Copy out each line featuring the string "with" from the entries beneath.
*** Begin section ***
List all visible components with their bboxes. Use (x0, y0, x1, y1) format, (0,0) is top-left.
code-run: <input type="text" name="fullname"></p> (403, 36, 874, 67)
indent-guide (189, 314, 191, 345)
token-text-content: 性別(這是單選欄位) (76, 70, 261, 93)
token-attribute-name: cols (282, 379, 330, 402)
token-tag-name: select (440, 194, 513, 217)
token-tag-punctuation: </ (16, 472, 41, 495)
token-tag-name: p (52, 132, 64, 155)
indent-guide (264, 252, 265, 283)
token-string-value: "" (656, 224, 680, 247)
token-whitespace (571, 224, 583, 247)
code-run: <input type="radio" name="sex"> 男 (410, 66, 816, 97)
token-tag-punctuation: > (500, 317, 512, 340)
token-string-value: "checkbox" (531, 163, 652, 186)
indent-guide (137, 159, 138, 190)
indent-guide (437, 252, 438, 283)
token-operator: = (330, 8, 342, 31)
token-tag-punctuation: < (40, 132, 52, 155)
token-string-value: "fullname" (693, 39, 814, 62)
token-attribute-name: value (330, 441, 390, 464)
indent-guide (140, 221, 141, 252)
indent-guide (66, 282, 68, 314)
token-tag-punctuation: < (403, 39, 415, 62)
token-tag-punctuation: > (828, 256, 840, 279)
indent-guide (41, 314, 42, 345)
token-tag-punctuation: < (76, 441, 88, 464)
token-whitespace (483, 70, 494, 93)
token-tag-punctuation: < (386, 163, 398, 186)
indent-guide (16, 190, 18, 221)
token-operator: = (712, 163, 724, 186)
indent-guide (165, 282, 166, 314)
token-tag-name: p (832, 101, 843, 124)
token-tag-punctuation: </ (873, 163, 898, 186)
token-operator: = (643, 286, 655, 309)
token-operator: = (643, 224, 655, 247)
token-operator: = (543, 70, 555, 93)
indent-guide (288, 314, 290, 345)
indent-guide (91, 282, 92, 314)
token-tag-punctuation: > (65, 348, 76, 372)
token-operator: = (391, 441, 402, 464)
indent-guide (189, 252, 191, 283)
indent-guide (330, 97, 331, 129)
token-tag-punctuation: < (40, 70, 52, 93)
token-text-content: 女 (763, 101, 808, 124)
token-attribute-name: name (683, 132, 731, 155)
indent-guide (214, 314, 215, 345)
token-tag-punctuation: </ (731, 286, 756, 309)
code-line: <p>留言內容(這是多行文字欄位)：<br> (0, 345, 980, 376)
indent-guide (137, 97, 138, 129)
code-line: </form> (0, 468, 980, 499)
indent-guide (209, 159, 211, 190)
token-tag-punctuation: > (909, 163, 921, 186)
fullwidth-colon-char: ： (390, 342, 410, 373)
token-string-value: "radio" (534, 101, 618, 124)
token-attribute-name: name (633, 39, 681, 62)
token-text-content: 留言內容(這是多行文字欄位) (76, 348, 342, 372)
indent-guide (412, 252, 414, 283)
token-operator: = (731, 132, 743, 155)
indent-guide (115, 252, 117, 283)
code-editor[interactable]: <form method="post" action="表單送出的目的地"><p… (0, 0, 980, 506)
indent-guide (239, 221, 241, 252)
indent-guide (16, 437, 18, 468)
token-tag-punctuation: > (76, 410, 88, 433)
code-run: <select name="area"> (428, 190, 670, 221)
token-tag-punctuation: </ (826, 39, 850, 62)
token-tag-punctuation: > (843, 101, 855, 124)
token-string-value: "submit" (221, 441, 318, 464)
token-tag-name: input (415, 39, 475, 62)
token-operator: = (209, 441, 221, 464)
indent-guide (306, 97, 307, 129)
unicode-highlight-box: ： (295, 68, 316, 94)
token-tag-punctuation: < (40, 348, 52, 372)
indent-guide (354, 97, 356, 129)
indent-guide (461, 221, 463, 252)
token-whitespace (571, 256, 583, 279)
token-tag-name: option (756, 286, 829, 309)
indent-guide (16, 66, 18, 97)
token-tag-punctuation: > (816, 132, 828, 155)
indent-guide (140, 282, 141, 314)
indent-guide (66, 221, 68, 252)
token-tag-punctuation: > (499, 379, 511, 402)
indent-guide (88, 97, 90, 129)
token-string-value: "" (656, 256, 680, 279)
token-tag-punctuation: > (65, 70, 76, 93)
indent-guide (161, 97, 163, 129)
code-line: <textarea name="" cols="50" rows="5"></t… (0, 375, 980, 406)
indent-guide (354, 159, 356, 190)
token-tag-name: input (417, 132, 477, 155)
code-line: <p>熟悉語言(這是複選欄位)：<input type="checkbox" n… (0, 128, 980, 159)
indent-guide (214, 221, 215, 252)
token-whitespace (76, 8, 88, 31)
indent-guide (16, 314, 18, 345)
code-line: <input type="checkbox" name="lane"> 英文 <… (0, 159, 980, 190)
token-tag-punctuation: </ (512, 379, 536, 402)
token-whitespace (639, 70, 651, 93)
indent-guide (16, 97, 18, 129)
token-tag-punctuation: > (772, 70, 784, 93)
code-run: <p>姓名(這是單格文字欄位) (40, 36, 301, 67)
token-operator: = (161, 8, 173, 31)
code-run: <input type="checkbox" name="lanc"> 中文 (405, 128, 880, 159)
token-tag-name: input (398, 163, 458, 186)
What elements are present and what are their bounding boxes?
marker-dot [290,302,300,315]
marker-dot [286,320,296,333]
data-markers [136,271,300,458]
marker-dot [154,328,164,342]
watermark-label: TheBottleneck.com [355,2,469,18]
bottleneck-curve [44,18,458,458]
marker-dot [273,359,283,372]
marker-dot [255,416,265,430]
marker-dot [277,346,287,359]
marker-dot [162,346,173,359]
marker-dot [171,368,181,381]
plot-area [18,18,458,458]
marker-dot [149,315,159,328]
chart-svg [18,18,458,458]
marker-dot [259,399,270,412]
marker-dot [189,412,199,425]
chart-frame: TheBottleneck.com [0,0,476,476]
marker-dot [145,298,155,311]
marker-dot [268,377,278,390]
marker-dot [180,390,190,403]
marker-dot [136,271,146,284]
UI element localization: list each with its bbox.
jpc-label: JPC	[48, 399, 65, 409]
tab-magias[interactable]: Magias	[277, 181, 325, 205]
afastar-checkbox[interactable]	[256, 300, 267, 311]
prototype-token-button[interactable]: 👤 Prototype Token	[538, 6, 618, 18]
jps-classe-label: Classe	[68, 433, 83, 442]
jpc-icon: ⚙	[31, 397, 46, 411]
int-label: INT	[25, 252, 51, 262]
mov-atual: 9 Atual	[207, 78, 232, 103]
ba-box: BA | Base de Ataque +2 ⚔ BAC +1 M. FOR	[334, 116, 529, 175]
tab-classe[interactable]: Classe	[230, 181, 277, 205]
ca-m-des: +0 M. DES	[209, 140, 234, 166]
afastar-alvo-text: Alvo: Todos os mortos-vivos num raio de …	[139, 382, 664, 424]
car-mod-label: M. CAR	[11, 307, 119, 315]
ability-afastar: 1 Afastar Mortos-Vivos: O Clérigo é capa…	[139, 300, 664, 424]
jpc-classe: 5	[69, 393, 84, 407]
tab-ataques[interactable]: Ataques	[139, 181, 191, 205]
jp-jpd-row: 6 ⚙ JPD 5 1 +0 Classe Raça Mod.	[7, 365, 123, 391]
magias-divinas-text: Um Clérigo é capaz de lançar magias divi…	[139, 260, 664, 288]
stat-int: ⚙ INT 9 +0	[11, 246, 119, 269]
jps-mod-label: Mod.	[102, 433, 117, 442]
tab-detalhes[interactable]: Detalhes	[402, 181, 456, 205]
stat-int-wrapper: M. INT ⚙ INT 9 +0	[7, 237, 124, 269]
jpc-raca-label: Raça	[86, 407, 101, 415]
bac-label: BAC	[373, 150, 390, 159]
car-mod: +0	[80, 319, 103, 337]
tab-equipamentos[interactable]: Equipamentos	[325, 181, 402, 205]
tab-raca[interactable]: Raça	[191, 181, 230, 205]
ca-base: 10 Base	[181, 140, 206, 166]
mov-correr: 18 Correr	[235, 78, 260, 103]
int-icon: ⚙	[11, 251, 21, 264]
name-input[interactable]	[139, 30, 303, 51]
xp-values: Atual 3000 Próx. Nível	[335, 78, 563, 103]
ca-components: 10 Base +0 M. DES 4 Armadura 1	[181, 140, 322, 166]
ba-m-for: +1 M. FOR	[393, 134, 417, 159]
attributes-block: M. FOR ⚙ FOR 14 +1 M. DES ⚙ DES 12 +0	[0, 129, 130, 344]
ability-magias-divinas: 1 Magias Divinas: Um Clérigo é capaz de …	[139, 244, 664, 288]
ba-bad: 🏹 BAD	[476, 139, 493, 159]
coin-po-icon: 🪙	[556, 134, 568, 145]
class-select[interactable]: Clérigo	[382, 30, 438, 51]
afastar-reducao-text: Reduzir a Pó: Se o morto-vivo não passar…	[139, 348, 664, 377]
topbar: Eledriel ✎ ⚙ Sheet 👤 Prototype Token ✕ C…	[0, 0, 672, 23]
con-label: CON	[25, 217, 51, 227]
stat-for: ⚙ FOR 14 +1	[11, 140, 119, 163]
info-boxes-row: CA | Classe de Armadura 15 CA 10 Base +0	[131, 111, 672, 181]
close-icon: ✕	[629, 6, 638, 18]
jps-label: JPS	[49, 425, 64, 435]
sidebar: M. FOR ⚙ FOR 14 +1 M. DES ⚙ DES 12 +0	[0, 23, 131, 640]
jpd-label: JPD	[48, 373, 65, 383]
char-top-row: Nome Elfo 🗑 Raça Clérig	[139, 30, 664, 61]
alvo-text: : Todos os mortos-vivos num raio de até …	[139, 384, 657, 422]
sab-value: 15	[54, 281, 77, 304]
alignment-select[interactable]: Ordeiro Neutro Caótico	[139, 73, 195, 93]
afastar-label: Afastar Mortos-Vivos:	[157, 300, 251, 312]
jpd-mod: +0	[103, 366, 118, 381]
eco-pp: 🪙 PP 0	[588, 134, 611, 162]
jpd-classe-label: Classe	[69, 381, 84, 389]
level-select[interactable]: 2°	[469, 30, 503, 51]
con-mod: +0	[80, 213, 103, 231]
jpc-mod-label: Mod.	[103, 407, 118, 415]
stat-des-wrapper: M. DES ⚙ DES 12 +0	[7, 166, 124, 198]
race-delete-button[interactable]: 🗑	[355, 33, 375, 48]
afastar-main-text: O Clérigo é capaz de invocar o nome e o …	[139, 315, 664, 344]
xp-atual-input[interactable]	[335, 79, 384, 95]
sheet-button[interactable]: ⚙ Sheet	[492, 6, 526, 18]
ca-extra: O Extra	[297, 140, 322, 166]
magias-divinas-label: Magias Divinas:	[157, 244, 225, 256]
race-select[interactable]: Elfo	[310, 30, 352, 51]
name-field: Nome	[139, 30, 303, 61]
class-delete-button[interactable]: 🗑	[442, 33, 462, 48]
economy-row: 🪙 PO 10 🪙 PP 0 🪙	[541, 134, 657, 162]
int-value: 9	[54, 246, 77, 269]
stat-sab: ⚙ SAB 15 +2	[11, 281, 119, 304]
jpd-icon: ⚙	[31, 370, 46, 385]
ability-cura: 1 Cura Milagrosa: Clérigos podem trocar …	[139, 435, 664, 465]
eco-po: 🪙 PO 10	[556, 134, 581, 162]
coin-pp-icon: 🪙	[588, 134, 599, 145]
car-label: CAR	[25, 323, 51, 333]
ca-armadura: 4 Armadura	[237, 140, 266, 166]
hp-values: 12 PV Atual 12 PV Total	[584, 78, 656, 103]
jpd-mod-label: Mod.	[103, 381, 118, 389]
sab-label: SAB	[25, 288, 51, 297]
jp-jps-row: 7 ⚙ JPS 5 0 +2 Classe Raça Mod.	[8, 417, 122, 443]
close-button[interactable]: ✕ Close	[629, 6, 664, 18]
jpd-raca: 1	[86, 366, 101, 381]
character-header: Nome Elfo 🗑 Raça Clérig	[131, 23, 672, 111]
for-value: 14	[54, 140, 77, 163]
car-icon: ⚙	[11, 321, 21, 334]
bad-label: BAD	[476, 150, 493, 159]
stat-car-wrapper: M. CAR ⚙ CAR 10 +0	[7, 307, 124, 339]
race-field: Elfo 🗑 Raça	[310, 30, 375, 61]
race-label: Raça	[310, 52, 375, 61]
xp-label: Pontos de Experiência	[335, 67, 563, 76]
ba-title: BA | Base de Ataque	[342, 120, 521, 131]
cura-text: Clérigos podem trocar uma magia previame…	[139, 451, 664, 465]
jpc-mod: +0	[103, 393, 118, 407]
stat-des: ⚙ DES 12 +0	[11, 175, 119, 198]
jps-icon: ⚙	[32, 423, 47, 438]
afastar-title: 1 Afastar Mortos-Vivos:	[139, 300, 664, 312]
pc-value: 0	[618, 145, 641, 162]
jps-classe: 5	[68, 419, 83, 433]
*** End section ***
■ Answer to this task ■
List all visible components with their bboxes. Use (x0, y0, x1, y1) format, (0,0) is top-left.
UI element localization: list each with its bbox.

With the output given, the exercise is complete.